Software Testing Techniques/Methods
There are
different types of techniques and methodologies involved in this testing; both
mean different things.
White box
testing: White box testing is done by the Developers. This requires knowledge
of the internal coding of the software.
White box
testing is concerned with testing the implementation of the program. The intent
of this testing is not to exercise all the different input or output
conditions, but to exercise different programming structures and data
structures used in the program. It is commonly called structural testing. White box
testing mainly applicable to lower levels of testing: Unit testing and
Integration Testing. Implementation
knowledge is required for white box testing.
Black box
testing: Black box
testing is done by the professional testing team. This does not require
knowledge of internal coding of the application. Testing the application
against the functionality of the application without the knowledge of internal
coding of the software.
In Black box
testing the structure of the program is not considered. Test cases are decided
solely on the basis of the requirements or specification of the program or
module.
Black box
testing mainly applicable to higher levels of testing: Acceptance Testing and
System Testing. Implementation
knowledge is not required for black box testing.
Gray box
testing: A
combination of Black Box and White Box testing methodologies: testing a piece
of software against its specification but using some knowledge of its internal
workings.
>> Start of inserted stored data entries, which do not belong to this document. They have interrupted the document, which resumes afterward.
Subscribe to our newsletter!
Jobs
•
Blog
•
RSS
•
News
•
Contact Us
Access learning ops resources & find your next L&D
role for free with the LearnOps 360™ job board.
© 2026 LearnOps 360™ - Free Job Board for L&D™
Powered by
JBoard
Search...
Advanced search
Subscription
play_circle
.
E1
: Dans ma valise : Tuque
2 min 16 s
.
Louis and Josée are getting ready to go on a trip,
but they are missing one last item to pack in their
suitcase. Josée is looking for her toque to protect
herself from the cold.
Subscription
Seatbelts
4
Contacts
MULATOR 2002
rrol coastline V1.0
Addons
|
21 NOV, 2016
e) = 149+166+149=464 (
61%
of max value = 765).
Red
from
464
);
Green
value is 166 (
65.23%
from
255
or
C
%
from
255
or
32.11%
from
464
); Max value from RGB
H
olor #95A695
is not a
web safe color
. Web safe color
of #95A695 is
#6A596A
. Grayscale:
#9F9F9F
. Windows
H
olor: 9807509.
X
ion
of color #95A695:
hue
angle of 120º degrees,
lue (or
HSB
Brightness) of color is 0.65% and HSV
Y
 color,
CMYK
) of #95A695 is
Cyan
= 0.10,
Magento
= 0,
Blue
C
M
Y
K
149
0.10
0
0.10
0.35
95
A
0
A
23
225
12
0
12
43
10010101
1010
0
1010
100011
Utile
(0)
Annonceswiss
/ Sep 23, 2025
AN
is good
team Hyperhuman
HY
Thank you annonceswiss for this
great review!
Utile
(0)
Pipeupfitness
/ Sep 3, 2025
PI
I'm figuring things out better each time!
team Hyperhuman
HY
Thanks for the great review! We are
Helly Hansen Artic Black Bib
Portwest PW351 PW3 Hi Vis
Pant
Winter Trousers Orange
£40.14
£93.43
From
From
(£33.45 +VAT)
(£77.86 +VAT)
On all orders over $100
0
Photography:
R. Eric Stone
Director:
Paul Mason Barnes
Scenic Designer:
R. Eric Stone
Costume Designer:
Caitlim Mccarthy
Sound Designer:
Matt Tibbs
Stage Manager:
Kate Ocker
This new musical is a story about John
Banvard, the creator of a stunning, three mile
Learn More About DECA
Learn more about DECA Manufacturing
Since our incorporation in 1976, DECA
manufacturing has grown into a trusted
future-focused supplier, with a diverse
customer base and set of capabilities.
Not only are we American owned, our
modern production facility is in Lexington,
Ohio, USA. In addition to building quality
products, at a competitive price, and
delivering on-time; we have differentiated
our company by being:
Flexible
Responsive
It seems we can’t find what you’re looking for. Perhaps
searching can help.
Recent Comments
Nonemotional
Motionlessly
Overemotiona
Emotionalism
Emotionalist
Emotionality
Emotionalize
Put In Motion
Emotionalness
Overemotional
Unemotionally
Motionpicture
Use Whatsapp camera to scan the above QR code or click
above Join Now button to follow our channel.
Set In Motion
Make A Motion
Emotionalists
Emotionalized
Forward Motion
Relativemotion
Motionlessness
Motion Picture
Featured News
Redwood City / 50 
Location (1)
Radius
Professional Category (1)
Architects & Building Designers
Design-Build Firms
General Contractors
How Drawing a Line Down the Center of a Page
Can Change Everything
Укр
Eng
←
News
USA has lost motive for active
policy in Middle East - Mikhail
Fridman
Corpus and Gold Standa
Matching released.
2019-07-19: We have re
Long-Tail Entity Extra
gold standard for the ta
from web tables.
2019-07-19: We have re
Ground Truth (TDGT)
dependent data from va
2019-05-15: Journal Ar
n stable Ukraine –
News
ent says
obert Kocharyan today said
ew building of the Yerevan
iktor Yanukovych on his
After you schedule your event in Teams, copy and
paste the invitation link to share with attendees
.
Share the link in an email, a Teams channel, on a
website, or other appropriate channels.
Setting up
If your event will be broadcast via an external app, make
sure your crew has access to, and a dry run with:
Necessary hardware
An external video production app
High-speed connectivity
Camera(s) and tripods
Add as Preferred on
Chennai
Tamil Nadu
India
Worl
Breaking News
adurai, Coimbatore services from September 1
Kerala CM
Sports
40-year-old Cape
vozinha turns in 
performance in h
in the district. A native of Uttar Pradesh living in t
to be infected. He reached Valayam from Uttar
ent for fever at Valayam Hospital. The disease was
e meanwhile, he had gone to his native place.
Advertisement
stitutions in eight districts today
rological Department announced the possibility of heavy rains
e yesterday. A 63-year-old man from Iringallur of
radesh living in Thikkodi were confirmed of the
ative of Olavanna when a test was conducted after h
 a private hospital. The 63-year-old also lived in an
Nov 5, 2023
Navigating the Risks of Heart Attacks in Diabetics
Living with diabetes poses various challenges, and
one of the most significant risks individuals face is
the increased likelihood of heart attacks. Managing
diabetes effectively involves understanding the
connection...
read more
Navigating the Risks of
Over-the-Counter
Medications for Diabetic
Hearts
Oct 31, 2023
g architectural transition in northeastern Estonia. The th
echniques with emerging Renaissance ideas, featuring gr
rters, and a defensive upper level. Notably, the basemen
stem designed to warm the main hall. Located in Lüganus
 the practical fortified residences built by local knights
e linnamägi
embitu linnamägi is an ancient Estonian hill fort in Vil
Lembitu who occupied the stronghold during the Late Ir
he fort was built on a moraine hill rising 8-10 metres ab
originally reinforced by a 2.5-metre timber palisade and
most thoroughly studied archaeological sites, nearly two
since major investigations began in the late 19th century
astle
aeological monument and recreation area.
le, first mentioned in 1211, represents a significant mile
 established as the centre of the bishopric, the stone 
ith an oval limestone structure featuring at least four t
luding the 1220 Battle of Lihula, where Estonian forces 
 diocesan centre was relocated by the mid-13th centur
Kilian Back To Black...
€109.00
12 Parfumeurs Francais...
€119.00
It can be performed by either development or testing teams.In gray
box testing tester applies a limited no of test cases to the internal working
of the software under test. In remaining part of gray box testing one takes a
black box approach in applying inputs to the software under test and observing
the outputs.
Unit
testing: The first
test in the development process is the unit test. Testing of individual
software components or modules. Typically done by the programmer and not by
testers, as it requires detailed knowledge of the internal program design and
code. Unit test depends upon the language on which the project is developed.
Integration
testing: Testing in
which modules are combined and tested as a group. Modules are typically code
modules, individual applications, client and server applications on a network,
etc. Integration Testing follows unit testing and precedes system testing.
Regression testing: Testing the
application as a whole for the modification in any module or functionality.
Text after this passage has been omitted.